COVID 19 served to magnify existing global healthcare disparities, triggering important conversations around it, and with that, hope for rectification. It saw the more widespread adoption of telemedicine as an integral component of healthcare delivery.  It made the scientific community realize the importance of good quality research and clinical trials and the benefits of sharing knowledge and collaboration.

In pathology class at medical school, we are taught cellular responses to stress and toxic insults. Adaptations are one of them:  Robbins pathology defines them as reversible functional and structural responses to more severe physiologic stresses and some pathologic stimuli, during which new but altered steady states are achieved, allowing the cell to survive and continue to function.1

COVID-19 forced adaptations at a far greater magnitude, and we are now at the altered steady state of what we call a “new normal”. Just as much as the pandemic forced healthcare systems to adapt to the crisis, it presented an opportunity for introspection and re-evaluation of our lives on a personal level, and there are important lessons I’ve learned in the process.
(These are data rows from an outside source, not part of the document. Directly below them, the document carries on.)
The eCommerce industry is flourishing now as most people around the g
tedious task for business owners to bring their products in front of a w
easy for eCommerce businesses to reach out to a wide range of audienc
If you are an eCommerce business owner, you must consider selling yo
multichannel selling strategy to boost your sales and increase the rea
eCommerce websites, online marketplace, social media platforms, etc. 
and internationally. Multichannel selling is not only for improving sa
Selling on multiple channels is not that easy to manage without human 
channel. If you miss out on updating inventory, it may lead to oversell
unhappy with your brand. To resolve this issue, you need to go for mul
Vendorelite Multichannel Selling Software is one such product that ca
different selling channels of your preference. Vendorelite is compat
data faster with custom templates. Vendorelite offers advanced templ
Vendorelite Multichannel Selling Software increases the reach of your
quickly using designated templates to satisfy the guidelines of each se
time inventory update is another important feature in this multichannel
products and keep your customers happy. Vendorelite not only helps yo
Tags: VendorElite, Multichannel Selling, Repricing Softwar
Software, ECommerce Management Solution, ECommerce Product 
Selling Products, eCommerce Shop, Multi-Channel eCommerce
Communication: Just as with telemedicine, 2020 also saw us embrace social media in a way we hadn’t before. Indeed, in an increasingly digital global landscape, many of us had to depend on virtual interactions as being the primary and often the sole form of interaction. In addition to public social media handles, many physicians took to their private accounts to combat misinformation, providing an important channel for public health messaging among friends and social circles outside of medicine. With the advent of vaccines, this appears to be even more important in breaking down important information and allaying fears related to its side effects.

Adaptations in learning: Also virtually, we learnt to modify methods of learning, with conferences and meetings adapting to virtual platforms and regular educational content being far more widely available. Paradoxically, this has perhaps resulted in increased exposure and visibility of especially early career physicians, with opportunities for global networking and collaborations. Not too different from the times of in-person conferences, we now look forward to “meeting” friends on webinar platforms, with the camaraderie and friendly exchanges with colleagues in healthcare probably being more therapeutic than the educational content itself.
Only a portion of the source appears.